┌──

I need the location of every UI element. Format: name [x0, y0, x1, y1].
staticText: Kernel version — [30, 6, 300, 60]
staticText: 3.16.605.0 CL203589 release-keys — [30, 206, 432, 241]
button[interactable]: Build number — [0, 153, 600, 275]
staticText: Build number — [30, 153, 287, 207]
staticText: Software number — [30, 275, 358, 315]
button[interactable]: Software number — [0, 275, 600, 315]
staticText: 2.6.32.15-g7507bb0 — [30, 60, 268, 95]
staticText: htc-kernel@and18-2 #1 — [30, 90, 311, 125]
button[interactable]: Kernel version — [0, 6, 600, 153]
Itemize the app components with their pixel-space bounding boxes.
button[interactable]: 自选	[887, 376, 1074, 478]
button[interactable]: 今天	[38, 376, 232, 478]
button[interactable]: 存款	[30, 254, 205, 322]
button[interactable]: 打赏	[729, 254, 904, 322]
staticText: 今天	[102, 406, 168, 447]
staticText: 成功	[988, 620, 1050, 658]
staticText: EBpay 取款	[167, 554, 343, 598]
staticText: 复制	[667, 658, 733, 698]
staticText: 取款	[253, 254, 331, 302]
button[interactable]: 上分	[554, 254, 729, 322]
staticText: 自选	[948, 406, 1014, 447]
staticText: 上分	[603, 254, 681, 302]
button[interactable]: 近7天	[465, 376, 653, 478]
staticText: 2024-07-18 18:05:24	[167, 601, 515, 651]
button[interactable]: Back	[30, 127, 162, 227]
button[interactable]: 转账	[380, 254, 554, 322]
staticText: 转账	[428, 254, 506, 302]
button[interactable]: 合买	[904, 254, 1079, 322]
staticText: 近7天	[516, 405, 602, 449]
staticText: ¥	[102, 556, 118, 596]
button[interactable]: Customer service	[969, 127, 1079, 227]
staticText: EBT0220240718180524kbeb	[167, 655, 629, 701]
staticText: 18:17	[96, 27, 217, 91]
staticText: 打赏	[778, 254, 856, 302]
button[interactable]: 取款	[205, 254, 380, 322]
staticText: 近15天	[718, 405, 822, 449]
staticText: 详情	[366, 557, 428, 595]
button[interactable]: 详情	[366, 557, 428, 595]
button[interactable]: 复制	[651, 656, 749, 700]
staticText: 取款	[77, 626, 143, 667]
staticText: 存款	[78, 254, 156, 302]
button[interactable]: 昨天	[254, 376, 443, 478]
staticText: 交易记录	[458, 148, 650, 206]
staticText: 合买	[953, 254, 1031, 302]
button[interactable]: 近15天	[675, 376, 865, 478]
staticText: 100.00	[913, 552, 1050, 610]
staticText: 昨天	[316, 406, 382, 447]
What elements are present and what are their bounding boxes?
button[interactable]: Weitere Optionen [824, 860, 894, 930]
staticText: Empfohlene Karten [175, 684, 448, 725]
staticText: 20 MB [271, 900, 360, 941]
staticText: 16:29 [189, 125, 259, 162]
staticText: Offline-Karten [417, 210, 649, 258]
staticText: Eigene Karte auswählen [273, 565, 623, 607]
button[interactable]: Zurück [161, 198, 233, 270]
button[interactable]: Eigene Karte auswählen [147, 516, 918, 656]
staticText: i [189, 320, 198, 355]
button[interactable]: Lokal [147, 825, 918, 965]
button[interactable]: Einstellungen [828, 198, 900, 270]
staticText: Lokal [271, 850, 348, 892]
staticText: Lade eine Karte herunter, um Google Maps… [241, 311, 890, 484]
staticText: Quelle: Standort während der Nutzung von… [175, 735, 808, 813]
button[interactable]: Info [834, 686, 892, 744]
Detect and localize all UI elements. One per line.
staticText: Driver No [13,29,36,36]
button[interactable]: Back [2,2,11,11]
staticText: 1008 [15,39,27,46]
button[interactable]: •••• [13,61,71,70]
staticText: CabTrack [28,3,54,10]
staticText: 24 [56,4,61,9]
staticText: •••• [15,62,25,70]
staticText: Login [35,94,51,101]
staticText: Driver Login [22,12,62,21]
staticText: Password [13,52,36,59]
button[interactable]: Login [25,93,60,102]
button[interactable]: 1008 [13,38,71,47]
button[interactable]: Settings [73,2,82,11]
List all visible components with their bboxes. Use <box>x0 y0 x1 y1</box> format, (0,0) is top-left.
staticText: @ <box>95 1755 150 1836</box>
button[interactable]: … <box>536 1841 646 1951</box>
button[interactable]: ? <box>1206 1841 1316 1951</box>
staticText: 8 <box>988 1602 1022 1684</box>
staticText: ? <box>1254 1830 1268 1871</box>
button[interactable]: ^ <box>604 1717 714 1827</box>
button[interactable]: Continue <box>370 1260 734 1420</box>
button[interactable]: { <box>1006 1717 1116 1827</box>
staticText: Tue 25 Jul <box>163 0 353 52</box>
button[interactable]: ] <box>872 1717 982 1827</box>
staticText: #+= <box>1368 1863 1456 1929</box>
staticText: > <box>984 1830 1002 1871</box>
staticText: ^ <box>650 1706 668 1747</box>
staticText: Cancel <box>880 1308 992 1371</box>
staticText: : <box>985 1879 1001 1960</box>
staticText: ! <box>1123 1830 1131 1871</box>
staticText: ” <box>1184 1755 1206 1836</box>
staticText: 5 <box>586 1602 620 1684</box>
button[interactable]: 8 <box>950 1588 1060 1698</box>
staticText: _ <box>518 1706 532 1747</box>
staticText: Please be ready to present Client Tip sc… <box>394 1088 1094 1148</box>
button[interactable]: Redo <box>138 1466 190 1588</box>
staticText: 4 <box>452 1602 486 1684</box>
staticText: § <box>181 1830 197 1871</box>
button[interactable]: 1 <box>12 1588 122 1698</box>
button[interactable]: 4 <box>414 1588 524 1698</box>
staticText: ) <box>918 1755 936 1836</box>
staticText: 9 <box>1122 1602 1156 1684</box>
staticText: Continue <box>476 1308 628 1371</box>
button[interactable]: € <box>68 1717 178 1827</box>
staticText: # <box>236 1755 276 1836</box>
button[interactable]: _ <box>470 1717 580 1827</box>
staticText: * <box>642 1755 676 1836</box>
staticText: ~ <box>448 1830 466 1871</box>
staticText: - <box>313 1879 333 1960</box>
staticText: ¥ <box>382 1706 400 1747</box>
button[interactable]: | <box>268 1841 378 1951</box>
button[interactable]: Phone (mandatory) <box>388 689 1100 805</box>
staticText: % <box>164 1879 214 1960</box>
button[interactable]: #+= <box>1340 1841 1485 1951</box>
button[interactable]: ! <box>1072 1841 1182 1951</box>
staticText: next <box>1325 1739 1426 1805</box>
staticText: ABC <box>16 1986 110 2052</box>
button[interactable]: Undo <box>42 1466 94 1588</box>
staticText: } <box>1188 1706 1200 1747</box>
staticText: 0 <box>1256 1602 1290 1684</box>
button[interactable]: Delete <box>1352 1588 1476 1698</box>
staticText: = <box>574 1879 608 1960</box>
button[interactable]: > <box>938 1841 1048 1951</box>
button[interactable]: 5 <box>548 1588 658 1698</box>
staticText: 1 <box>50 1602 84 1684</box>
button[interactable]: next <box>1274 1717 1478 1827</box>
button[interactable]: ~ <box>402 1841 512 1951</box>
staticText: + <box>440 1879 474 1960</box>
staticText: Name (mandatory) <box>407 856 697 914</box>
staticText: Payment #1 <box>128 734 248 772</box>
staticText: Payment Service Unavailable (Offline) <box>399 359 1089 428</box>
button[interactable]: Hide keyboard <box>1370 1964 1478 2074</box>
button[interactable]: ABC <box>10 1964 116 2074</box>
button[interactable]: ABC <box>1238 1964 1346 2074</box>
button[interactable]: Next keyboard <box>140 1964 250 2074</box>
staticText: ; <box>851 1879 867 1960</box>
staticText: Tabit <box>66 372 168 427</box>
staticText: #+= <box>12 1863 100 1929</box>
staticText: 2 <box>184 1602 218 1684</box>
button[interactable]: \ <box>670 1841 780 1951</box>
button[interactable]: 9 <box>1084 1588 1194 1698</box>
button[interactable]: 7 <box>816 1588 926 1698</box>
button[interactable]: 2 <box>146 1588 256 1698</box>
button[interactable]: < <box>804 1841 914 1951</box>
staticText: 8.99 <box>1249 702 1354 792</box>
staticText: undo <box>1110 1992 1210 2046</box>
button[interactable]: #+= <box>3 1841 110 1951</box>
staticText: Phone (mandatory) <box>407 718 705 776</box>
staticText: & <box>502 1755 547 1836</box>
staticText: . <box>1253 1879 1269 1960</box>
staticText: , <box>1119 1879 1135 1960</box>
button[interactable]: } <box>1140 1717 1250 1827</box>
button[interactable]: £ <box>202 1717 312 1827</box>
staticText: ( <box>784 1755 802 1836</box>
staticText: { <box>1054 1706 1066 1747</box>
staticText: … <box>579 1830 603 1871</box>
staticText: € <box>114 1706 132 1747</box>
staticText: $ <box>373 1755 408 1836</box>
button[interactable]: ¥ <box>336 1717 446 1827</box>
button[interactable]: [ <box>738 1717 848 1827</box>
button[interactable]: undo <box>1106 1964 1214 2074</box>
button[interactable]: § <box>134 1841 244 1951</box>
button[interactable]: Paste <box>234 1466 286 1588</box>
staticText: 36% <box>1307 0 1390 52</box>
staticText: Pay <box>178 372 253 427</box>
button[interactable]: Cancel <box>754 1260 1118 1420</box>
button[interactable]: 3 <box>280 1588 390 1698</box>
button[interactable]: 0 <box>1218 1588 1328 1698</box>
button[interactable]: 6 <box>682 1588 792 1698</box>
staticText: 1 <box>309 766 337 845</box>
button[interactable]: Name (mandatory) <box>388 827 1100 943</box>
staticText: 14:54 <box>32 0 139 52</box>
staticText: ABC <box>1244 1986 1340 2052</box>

└──

### ACTIVITY:
Take every line in the preceding listing that contains "elements" and copy it.

### ANSWER TO THE EXERCISE:
What elements are present and what are their bounding boxes?
Detect and localize all UI elements. One per line.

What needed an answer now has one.